Who Benefits and How
Public land visitors benefit because cyanide-ejector devices would be removed from federally managed public lands. Children near public lands benefit from reduced accidental sodium-cyanide exposure risk. Family pet owners benefit because M-44 devices have killed many domestic dogs and would be barred on public land. Nontarget wildlife benefit because indiscriminate sodium-cyanide devices could no longer be deployed on covered public lands.
Who Bears the Burden and How
Federal wildlife control agencies must remove existing M-44 devices from public land within 30 days. State predator-control programs lose authority to place M-44 devices on covered public lands. County agencies using M-44 devices must remove them and find alternative predator-control methods. Livestock producers relying on public-land cyanide devices may need other coyote, fox, or wild-dog control tools.
Key Provisions
- Prohibits preparing, placing, installing, setting, deploying, or using M-44 sodium-cyanide devices on public land.
- Requires federal, state, and county agencies to remove existing public-land M-44 devices within 30 days.

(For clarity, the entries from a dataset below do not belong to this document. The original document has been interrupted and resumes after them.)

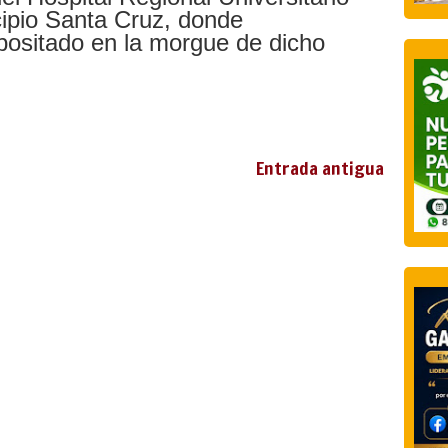
ipio Santa Cruz, donde
positado en la morgue de dicho
Entrada antigua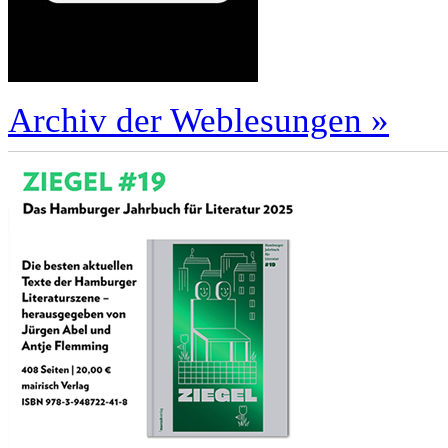
Archiv der Weblesungen »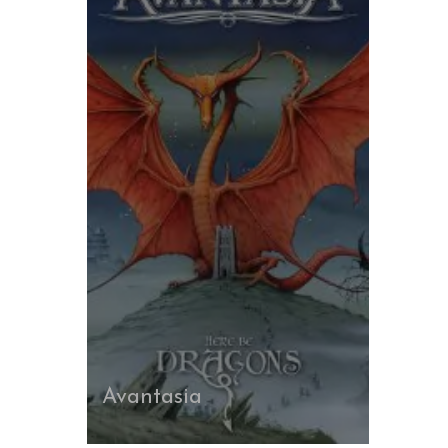
Avantasia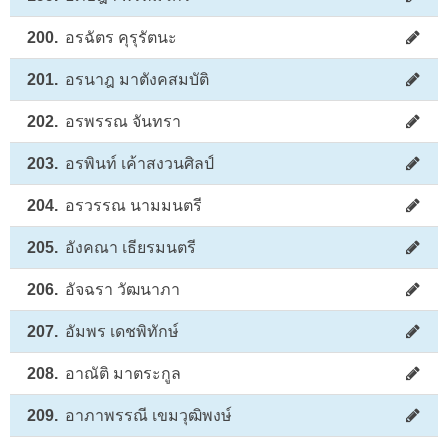
200.
อรฉัตร คุรุรัตนะ
201.
อรนาฎ มาตังคสมบัติ
202.
อรพรรณ จันทรา
203.
อรพินท์ เค้าสงวนศิลป์
204.
อรวรรณ นามมนตรี
205.
อังคณา เธียรมนตรี
206.
อัจฉรา วัฒนาภา
207.
อัมพร เดชพิทักษ์
208.
อาณัติ มาตระกูล
209.
อาภาพรรณี เขมวุฒิพงษ์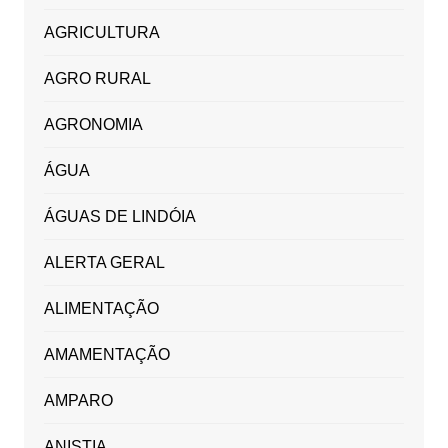
AGRICULTURA
AGRO RURAL
AGRONOMIA
ÁGUA
ÁGUAS DE LINDÓIA
ALERTA GERAL
ALIMENTAÇÃO
AMAMENTAÇÃO
AMPARO
ANISTIA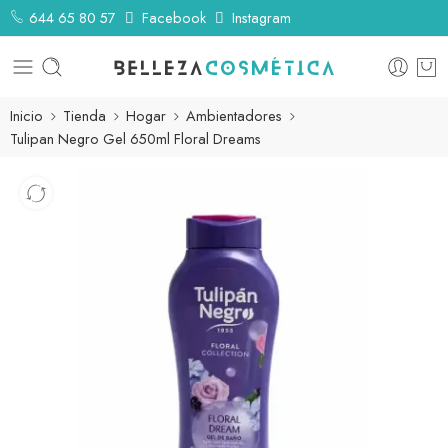
644 65 80 57
Facebook
Instagram
Inicio
Tienda
Hogar
Ambientadores
Tulipan Negro Gel 650ml Floral Dreams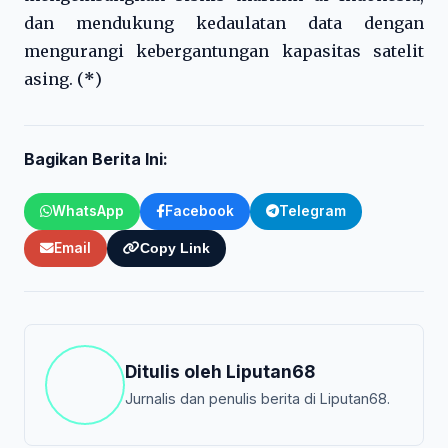
dan mendukung kedaulatan data dengan
mengurangi kebergantungan kapasitas satelit
asing. (
*
)
Bagikan Berita Ini:
WhatsApp
Facebook
Telegram
Email
Copy Link
Ditulis oleh
Liputan68
Jurnalis dan penulis berita di Liputan68.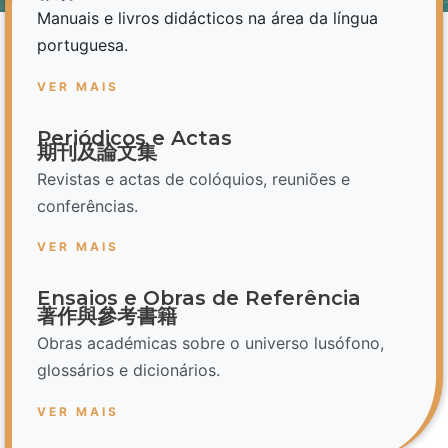
Manuais e livros didácticos na área da língua
portuguesa.
VER MAIS
Periódicos e Actas
期刊及論文集
Revistas e actas de colóquios, reuniões e
conferências.
VER MAIS
Ensaios e Obras de Referência
著作與參考書籍
Obras académicas sobre o universo lusófono,
glossários e dicionários.
VER MAIS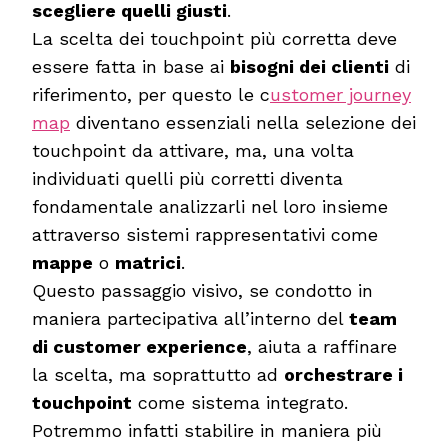
scegliere quelli giusti
.
La scelta dei touchpoint più corretta deve
essere fatta in base ai
bisogni dei clienti
di
riferimento, per questo le c
ustomer journey
map
diventano essenziali nella selezione dei
touchpoint da attivare, ma, una volta
individuati quelli più corretti diventa
fondamentale analizzarli nel loro insieme
attraverso sistemi rappresentativi come
mappe
o
matrici
.
Questo passaggio visivo, se condotto in
maniera partecipativa all’interno del
team
di customer experience
, aiuta a raffinare
la scelta, ma soprattutto ad
orchestrare i
touchpoint
come sistema integrato.
Potremmo infatti stabilire in maniera più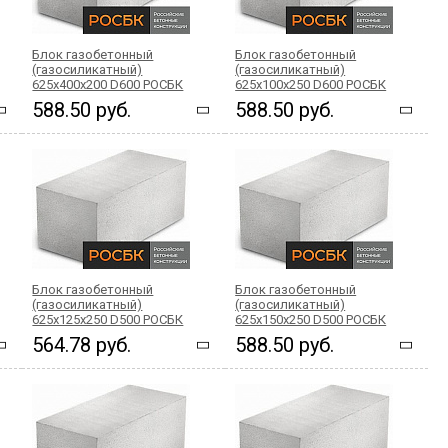
Блок газобетонный
Блок газобетонный
(газосиликатный)
(газосиликатный)
625x400x200 D600 РОСБК
625x100x250 D600 РОСБК
588.50 руб.
588.50 руб.
Блок газобетонный
Блок газобетонный
(газосиликатный)
(газосиликатный)
625x125x250 D500 РОСБК
625x150x250 D500 РОСБК
564.78 руб.
588.50 руб.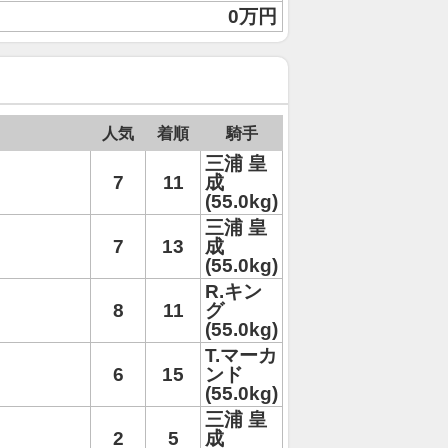
0万円
人気
着順
騎手
三浦 皇
7
11
成
(55.0kg)
三浦 皇
7
13
成
(55.0kg)
R.キン
8
11
グ
(55.0kg)
T.マーカ
6
15
ンド
(55.0kg)
三浦 皇
2
5
成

- Defines M-44 devices as sodium-cyanide ejector or predator-control devices triggered by animals.
- Covers public lands managed by the National Park Service, Fish and Wildlife Service, Bureau of Land Management, Bureau of Reclamation, and Forest Service.
Evidence Chain:
This summary is generated from the full bill text using AI analysis. Expand "Detailed Analysis" below for identified beneficiaries/burden bearers with clause-level evidence links.
At a Glance
What This Bill Does
Bans preparing, placing, setting, deploying, or using M-44 sodium-cyanide devices on public land and requires federal, state, and county agencies to remove existing public-land devices within 30 days.
Key Policy Areas
Wildlife, Public Lands, Toxic Substances
Primary Purpose
Bans preparing, placing, setting, deploying, or using M-44 sodium-cyanide devices on public land and requires federal, state, and county agencies to remove existing public-land devices within 30 days.
Policy Domains
Resolution provisions
Identified Gains
- Public land visitors
- Children near public lands
- Family pet owners
- Nontarget wildlife
Identified Costs
- Federal wildlife control agencies
- State predator-control programs
- County agencies using M-44 devices
- Livestock producers relying on public-land cyanide devices
Sponsors
Legislative Progress
In CommitteeMr. Huffman (for himself, Mr. Cohen, Ms. DelBene, Ms. Norton, …

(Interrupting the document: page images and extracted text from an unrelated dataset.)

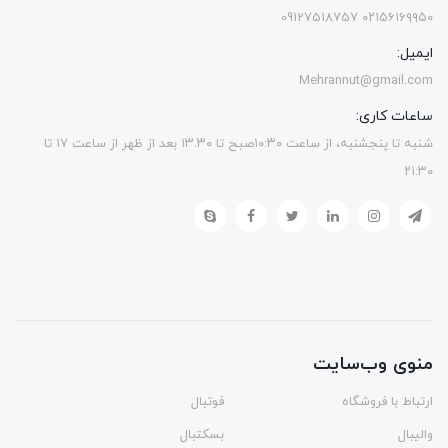
۰۲۱۵۶۱۶۹۹۵۰ 09127518757
ایمیل:
Mehrannut@gmail.com
ساعات کاری:
شنبه تا پنجشنبه، از ساعت ۱۰:۳۰صبح تا ۱۳.۳۰ بعد از ظهر از ساعت ۱۷ تا
۲۱:۳۰
منوی وب‌سایت
ارتباط با فروشگاه
فوتبال
والیبال
بسکتبال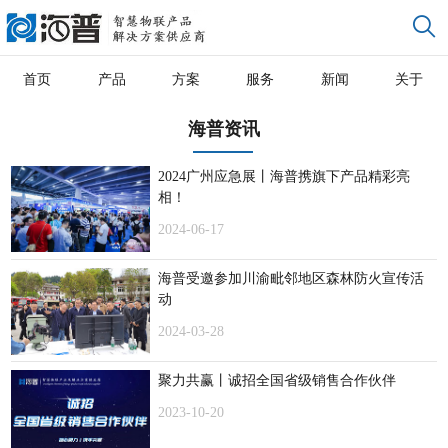
首页
产品
方案
服务
新闻
关于
海普资讯
2024广州应急展丨海普携旗下产品精彩亮
相！
2024-06-17
海普受邀参加川渝毗邻地区森林防火宣传活
动
2024-03-28
聚力共赢丨诚招全国省级销售合作伙伴
2023-10-20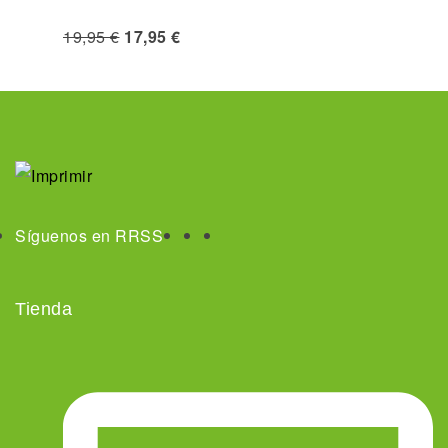
19,95
€
17,95
€
Síguenos en RRSS
Tienda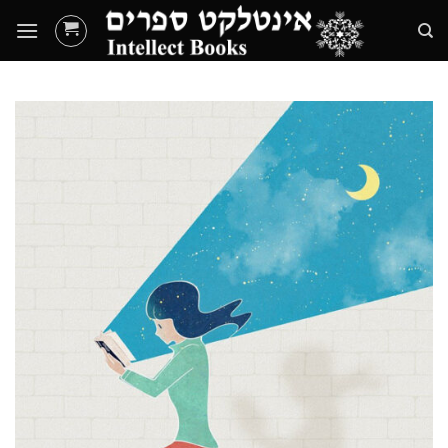
Ski
t
conten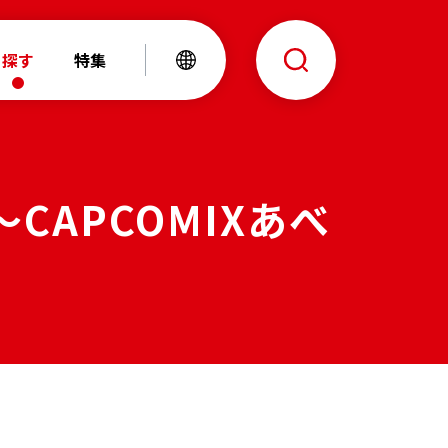
探す
特集
CAPCOMIXあべ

Referred to the Committee on Natural Resources, and in addition …
Introduced in House
Stakeholder Effects
cui bono?How this legislation distributes effects. Mention counts reflect frequency, not effect magnitude.

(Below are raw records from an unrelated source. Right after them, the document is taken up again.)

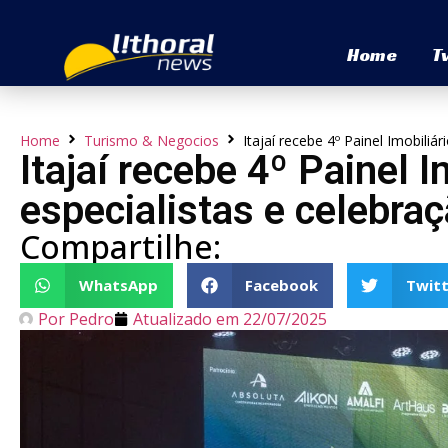
Home
T
Home
Turismo & Negocios
Itajaí recebe 4º Painel Imobili
Itajaí recebe 4º Painel
especialistas e celebraç
Compartilhe:
WhatsApp
Facebook
Twitt
Por
Pedro
Atualizado em
22/07/2025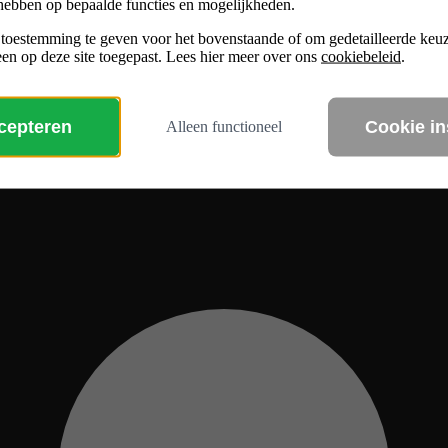
hebben op bepaalde functies en mogelijkheden.
 toestemming te geven voor het bovenstaande of om gedetailleerde ke
en op deze site toegepast. Lees hier meer over ons
cookiebeleid
.
ccepteren
Cookie in
Alleen functioneel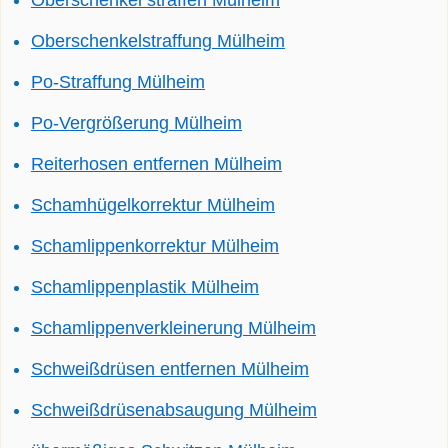
Oberschenkel straffen Mülheim
Oberschenkelstraffung Mülheim
Po-Straffung Mülheim
Po-Vergrößerung Mülheim
Reiterhosen entfernen Mülheim
Schamhügelkorrektur Mülheim
Schamlippenkorrektur Mülheim
Schamlippenplastik Mülheim
Schamlippenverkleinerung Mülheim
Schweißdrüsen entfernen Mülheim
Schweißdrüsenabsaugung Mülheim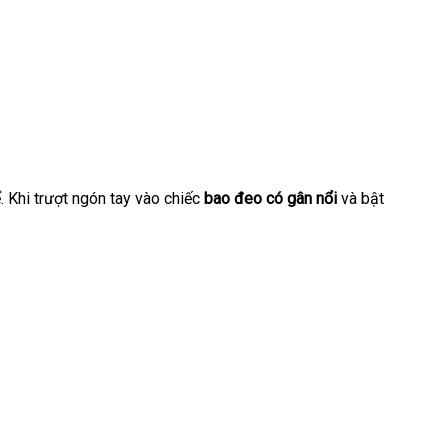
ể
dịch
.
giá
Khi trượt ngón tay vào chiếc
bao đeo có gân nổi
facebook
và bật
vụ
bán
lẻ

Children near public lands, Family pet owners, Public land visitors
Livestock producers relying on public-land cyanide devices, State predator-control programs
Bill Structure & Actor Mappings
Who is "The Secretary" in each section?
We use a combination of our own taxonomy and classification in addition to large language models to assess meaning and potential beneficiaries. High confidence means strong textual evidence. Always verify with the original bill text.